**PROBLEM STATEMENT:**
Return all of the data exactly as given.
Start of Block
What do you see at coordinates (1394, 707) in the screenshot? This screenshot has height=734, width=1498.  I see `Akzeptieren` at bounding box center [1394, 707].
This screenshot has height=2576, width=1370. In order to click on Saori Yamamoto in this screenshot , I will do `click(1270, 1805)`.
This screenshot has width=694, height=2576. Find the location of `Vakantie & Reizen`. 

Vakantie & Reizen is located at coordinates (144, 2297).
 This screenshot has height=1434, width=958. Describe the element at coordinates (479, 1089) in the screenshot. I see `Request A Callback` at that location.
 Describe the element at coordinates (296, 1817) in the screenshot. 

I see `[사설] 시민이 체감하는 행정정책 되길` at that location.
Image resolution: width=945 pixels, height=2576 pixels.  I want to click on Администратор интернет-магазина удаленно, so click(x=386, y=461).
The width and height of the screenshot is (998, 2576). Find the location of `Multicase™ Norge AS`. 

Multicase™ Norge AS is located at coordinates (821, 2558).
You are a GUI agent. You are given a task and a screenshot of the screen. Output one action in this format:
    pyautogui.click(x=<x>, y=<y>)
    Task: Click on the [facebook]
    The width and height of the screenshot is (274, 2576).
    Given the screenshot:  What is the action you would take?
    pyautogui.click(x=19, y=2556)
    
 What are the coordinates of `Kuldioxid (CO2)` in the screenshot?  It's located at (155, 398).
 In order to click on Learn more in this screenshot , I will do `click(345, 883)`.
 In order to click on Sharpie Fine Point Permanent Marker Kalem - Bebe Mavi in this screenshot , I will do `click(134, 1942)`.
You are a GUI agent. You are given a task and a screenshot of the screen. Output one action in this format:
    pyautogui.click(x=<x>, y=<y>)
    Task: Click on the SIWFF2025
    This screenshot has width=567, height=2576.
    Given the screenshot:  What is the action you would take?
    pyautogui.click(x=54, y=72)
End of Block
**RESPONSE AREA:**
What do you see at coordinates (1394, 707) in the screenshot? This screenshot has height=734, width=1498.  I see `Akzeptieren` at bounding box center [1394, 707].
This screenshot has height=2576, width=1370. In order to click on Saori Yamamoto in this screenshot , I will do `click(1270, 1805)`.
This screenshot has width=694, height=2576. Find the location of `Vakantie & Reizen`. 

Vakantie & Reizen is located at coordinates (144, 2297).
 This screenshot has height=1434, width=958. Describe the element at coordinates (479, 1089) in the screenshot. I see `Request A Callback` at that location.
 Describe the element at coordinates (296, 1817) in the screenshot. 

I see `[사설] 시민이 체감하는 행정정책 되길` at that location.
Image resolution: width=945 pixels, height=2576 pixels.  I want to click on Администратор интернет-магазина удаленно, so click(x=386, y=461).
The width and height of the screenshot is (998, 2576). Find the location of `Multicase™ Norge AS`. 

Multicase™ Norge AS is located at coordinates (821, 2558).
You are a GUI agent. You are given a task and a screenshot of the screen. Output one action in this format:
    pyautogui.click(x=<x>, y=<y>)
    Task: Click on the [facebook]
    The width and height of the screenshot is (274, 2576).
    Given the screenshot:  What is the action you would take?
    pyautogui.click(x=19, y=2556)
    
 What are the coordinates of `Kuldioxid (CO2)` in the screenshot?  It's located at (155, 398).
 In order to click on Learn more in this screenshot , I will do `click(345, 883)`.
 In order to click on Sharpie Fine Point Permanent Marker Kalem - Bebe Mavi in this screenshot , I will do `click(134, 1942)`.
You are a GUI agent. You are given a task and a screenshot of the screen. Output one action in this format:
    pyautogui.click(x=<x>, y=<y>)
    Task: Click on the SIWFF2025
    This screenshot has width=567, height=2576.
    Given the screenshot:  What is the action you would take?
    pyautogui.click(x=54, y=72)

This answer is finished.